PLEASE ANSWER HELP!!! PLEASE ANSWER BOTH PARTS

1) A charged particle moves with velocity 1.5 km/s making angle 50° with the external magnetic field of magnitude of 0.6 T (see figure below). The field exerts the 3.5 N force on the charge. The direction of the force is out of the page/screen. What is the magnitude and sign of the charge?

The magnetic force would be zero if:
Х 50° В

1. v was parallel to the field;
2. v was directed out of page;
3. v was directed into the page
4. v=0;
5. A and D;
6. B and C

2)

1. A wire of 0 m length carries the current I₁ = 25 A. Another wire of the same length, parallel to the first one carries the current I₂ = 15 A. As a result, the wires attract each other with the force F = 5 mN. What is the distance between the wires?
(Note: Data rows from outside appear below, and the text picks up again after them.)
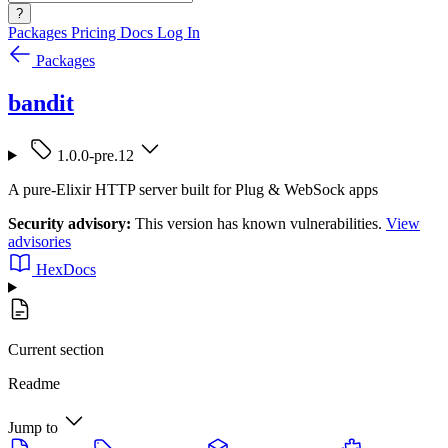
?
Packages
Pricing
Docs
Log In
Packages
bandit
1.0.0-pre.12
A pure-Elixir HTTP server built for Plug & WebSock apps
Security advisory:
This version has known vulnerabilities.
View
advisories
HexDocs
Current section
Readme
Jump to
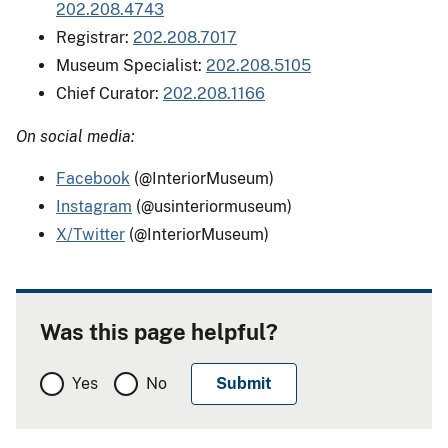
202.208.4743
Registrar:
202.208.7017
Museum Specialist:
202.208.5105
Chief Curator:
202.208.1166
On social media:
Facebook
(@InteriorMuseum)
Instagram
(@usinteriormuseum)
X/Twitter
(@InteriorMuseum)
Was this page helpful?
Yes
No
Are the currents of the same or opposite directions?

What of the following statements is/are correct?

1. The current in one wire create electric field, which excerts a force on the second wire with the current;
2. The current in one wire create magnetic field, which excerts a force on the second wire with the current;
3. The force between the wires is inverse-proportional to the distance between wires;
4. The force between the wires is inverse-proportional to the squared distance between wires;
5. A and D;
6. B and C.

Answer 1

1) From the right hand thumb rule you can see that the cross product vector of (v x B) is into the page/screen. To make it out of the screen the charge has to be of negative sign.

Now the magnitude of the force can be given as

|F| = |qvBsin50|

=> 3.5N = q x 1500m/s x 0.6T x sin50

=> q = 5.0766 mC

Since the magnetic force is given as F = q( v x B)
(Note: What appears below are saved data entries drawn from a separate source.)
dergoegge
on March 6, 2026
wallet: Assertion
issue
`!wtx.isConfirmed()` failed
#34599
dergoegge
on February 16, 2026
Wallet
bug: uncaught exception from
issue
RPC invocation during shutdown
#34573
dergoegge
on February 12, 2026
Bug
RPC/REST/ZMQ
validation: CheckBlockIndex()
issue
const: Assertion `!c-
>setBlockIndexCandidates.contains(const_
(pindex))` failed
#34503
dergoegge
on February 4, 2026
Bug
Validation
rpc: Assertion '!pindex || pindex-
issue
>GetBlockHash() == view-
thus if v is parallel to B (v || B ) then v x B = 0 as angle between them is 0 or 180.

which makes the magnetic force F as 0.

Now if v = 0 then you can clearly see force F = 0

Thus, option E) is correct.

2) I think you missed the length of wire though to mention assume it to be L, Now the magnetic force applied by any wire will be

B = $\mu_o$ I/2$\pi$d

Now assuming the first is producing the magnetic field such that it is pulling the second wire towards itself so, we write that force on it will be

F = I₂LB₁

=> F = $\mu_o$ I₁I₂L/2$\pi$d

equating this to the force given we have;

=> 5 x 10^-3 N = 2 x 10^-7 x 25A x 15A x L/d

=> d = 0.015L

Now i don't think L will be 0m that makes no sense of this question, so please check it and use it in the above equation to obtain the value of d which will be the answer for the distance.
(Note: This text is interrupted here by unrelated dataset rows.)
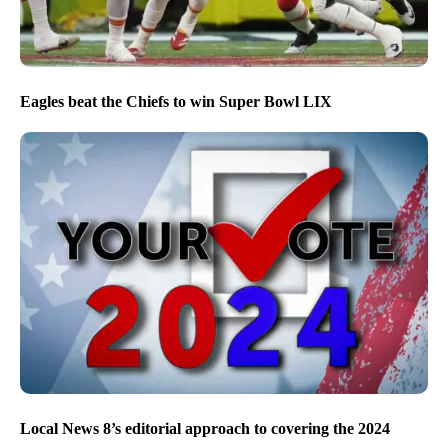
Eagles beat the Chiefs to win Super Bowl LIX
Local News 8’s editorial approach to covering the 2024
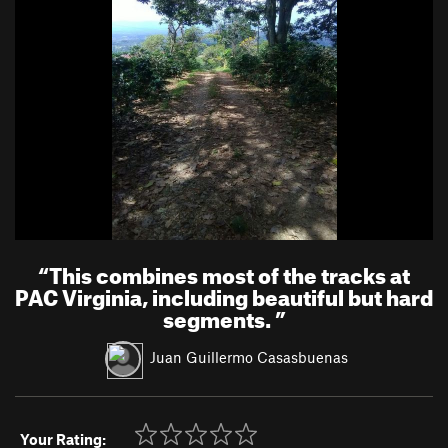
“
This combines most of the tracks at
PAC Virginia, including beautiful but hard
segments.
”
Juan Guillermo Casasbuenas
Your Rating:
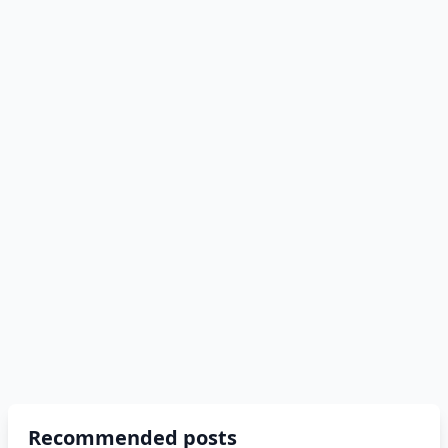
Recommended posts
Since the wires are attracting each other by right hand thumb rule you can see that both wires have to carry current in same direction in order to attract each other.

Well, the current in one wire creates a magnetic field which exerts a forceon the second wire with the current and that is inversely proportional to the distance between them as can be seen from the equation above.

So option F will be correct.